Sabine M. bemüht sich unterdessen, sich möglichst korrekt zu verhalten. Als die Maskenpflicht beschlossen wurde, erkundigte sie sich unter anderem bei der Zentrale des Supermarktes, in dem sie einkauft. „Ich habe da angerufen und gefragt, wie ich mich verhalten soll.“ In den verschiedenen Geschäften, die M. in den letzten Monaten besuchte, würden die Ausnahmen von der Maskenpflicht unterschiedlich gehandhabt, sagt sie. „Manche wollen das Attest sehen, manche nicht.“ In Bremen hätten manche Läden anfangs trotz Attest niemanden ohne Maske reingelassen, berichtet sie. In Restaurants, wo die Maskenpflicht nur auf dem Weg zum Tisch besteht, halte sie sich solange ein Tuch vors Gesicht. „Ich will ja auch nicht, dass die denunziert werden“, sagt Sabine M.
Viele Fälle - Rechtslage unklar
Ein Blick auf die Website der Antidiskriminierungsstelle des Bundes bestätigt, dass die Schilderungen von Sabine M. kein Einzelfall sind. Im Zusammenhang mit der Corona-Krise komme es im Alltag immer wieder zu Diskriminierungen - bis hin zu körperlichen Übergriffen. Neben rassistischen Diskriminierungen vor allem gegenüber Menschen mit asiatischem Aussehen handele es sich dabei auch vermehrt um Benachteiligung von Menschen mit Behinderungen, heißt es dort. Dazu gehört auch das Beharren auf der Maskenpflicht. „Viele Ratsuchende haben sich im Zusammenhang mit Corona an die Antidiskriminierungsstelle gewandt, weil ihnen der Zugang zu Geschäften oder anderen Lokalitäten ohne Schutzmaske verweigert wurde - obwohl die jeweiligen Personen ein ärztliches Attest vorlegen konnten, das sie von der Maskenpflicht entbindet“, teilt die Antidiskriminierungsstelle mit.
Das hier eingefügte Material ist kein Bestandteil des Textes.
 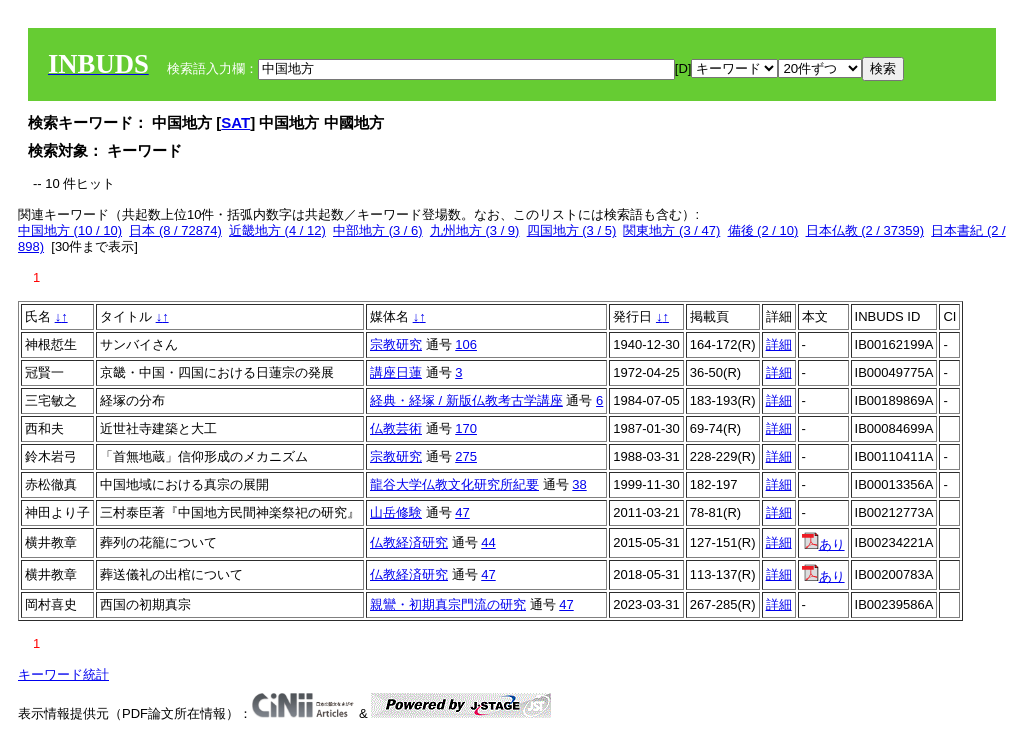 I want to click on 親鸞・初期真宗門流の研究, so click(x=448, y=604).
Die Rechtslage ist dabei noch unklar. Durch das Allgemeine Gleichbehandlungsgesetz sind grundsätzlich alle Menschen in Deutschland vor Benachteiligung im Arbeitsleben und beim Zugang zu Gütern und Dienstleistungen geschützt. Das Gesetz erlaubt allerdings Ausnahmen aus Sicherheitsgründen. Diese Ausnahmen müssen verhältnismäßig und sachlich gerechtfertigt sein, sie dürfen sich außerdem nicht gezielt nur auf eine Merkmalsgruppe beziehen. Die Antidiskriminierungsstelle hält einige Beispiele bereit: Den Zugang zu einem Altersheim zu beschränken, kann gerechtfertigt sein und wird nicht als Altersdiskriminierung betrachtet, wenn die Maßnahme dem Schutz der Bewohner*innen dient. Den Zugang lediglich für Menschen aus Asien zu verbieten hingegen verstieße klar gegen das Gesetz.
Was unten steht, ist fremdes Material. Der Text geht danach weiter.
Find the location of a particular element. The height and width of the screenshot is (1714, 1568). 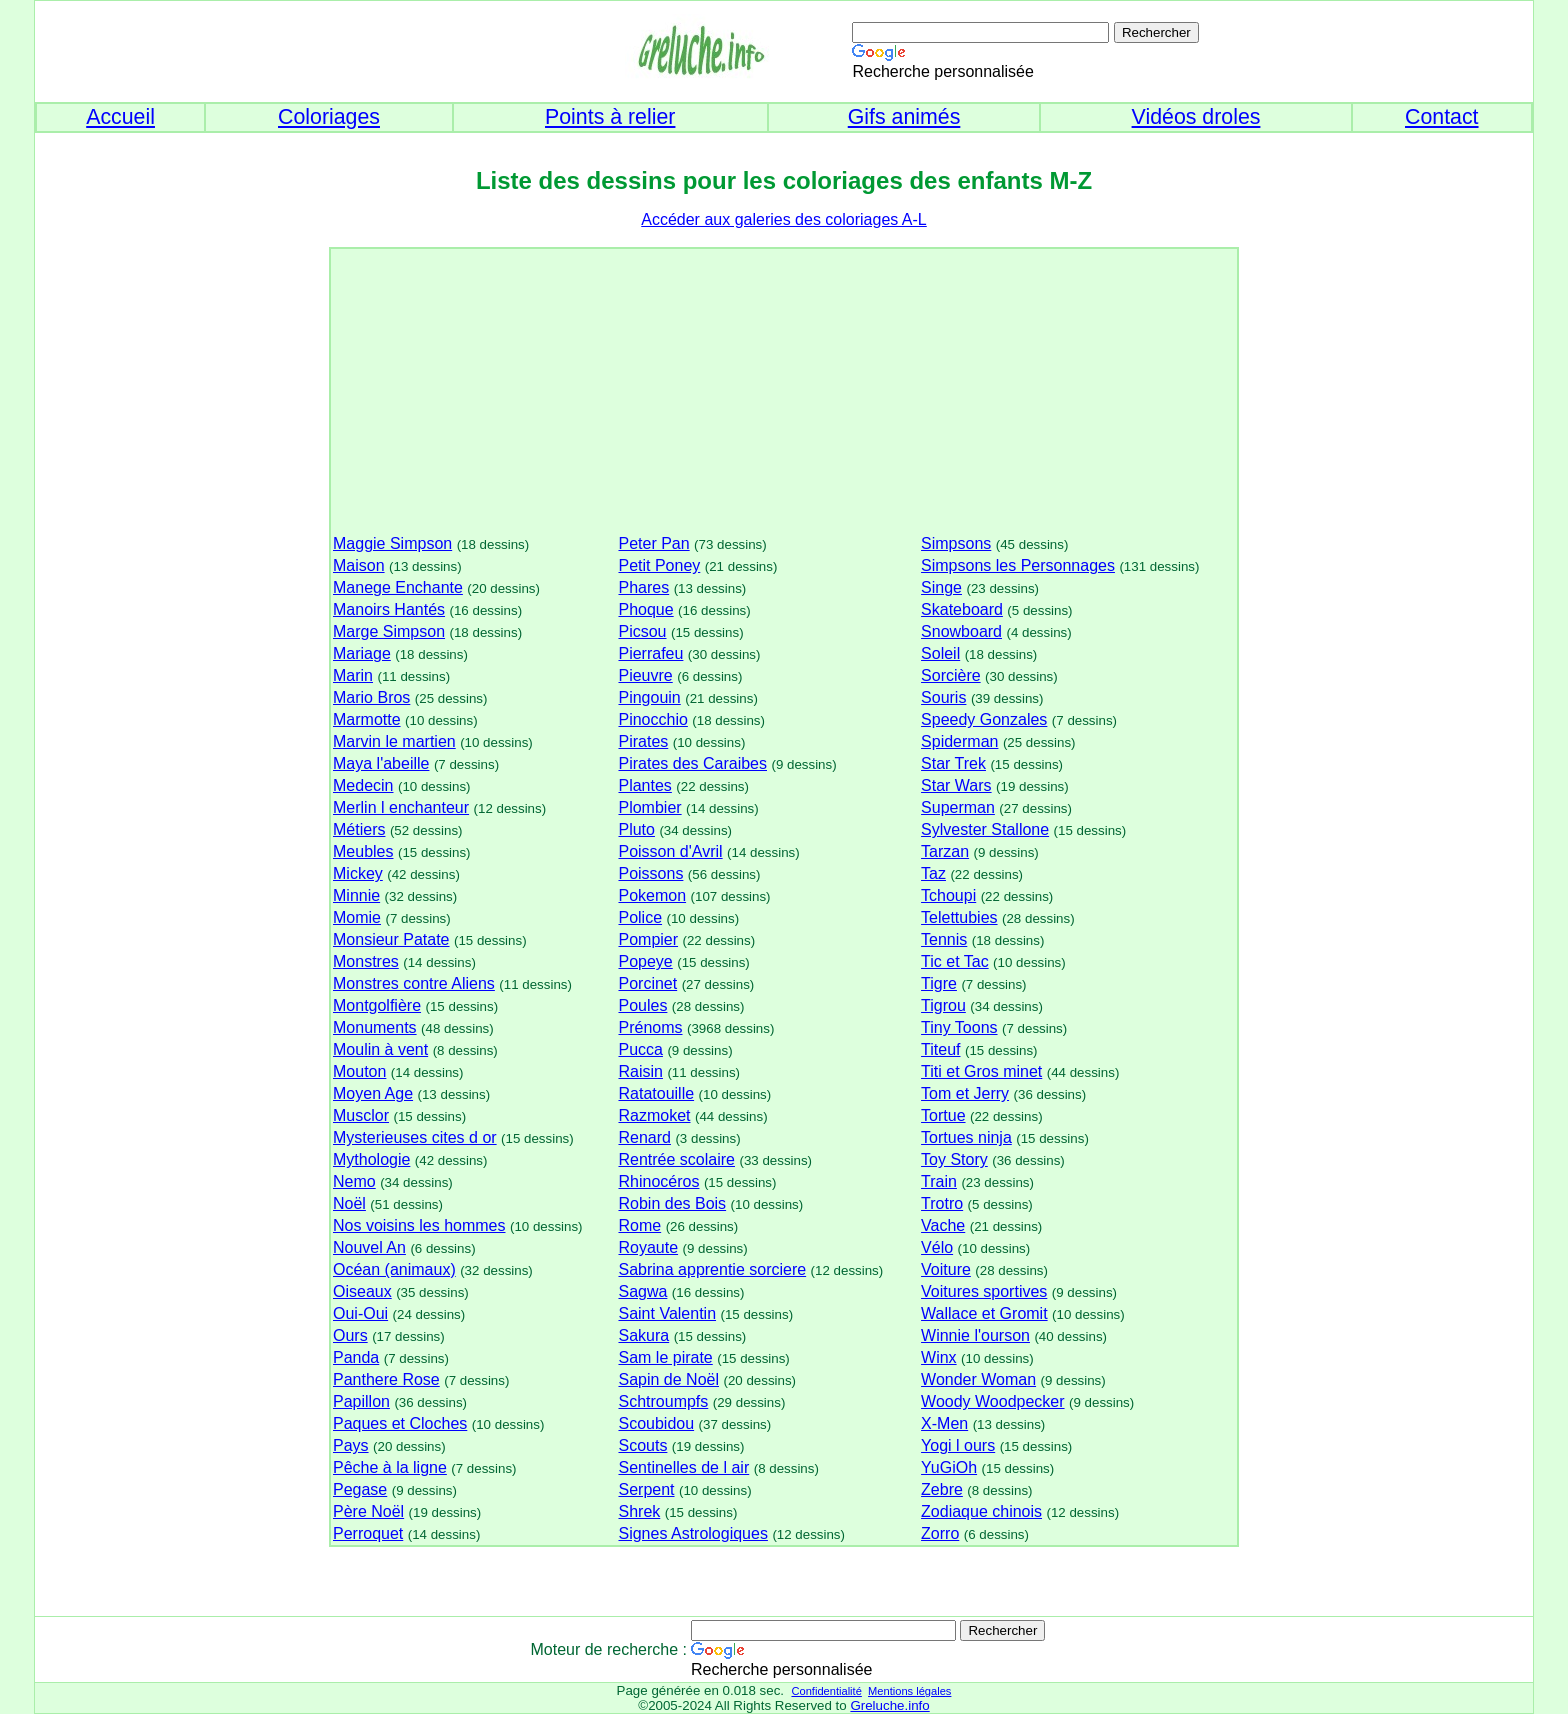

Auch bei der Maskenpflicht müsse abgewogen werden. „Bei der Abwägung könnte beispielsweise entscheidend sein, dass unter den Beschäftigten eines Geschäftes viele Risikopersonen sind und die Maskenpflicht deshalb besonders wichtig ist. Anderseits könnten Einlassverbote in besonders großflächigen Geschäften unverhältnismäßig und damit benachteiligend für chronisch Kranke und behinderte Menschen sein, weil einzelne Personen ohne Maske das Ansteckungsrisiko nicht wesentlich erhöhen.“ Betreiber*innen von Groß- und Einzelhandel seien im Rahmen ihres Hausrechts jedenfalls nicht zwingend an Ausnahmeregelungen für die Maskenpflicht gebunden.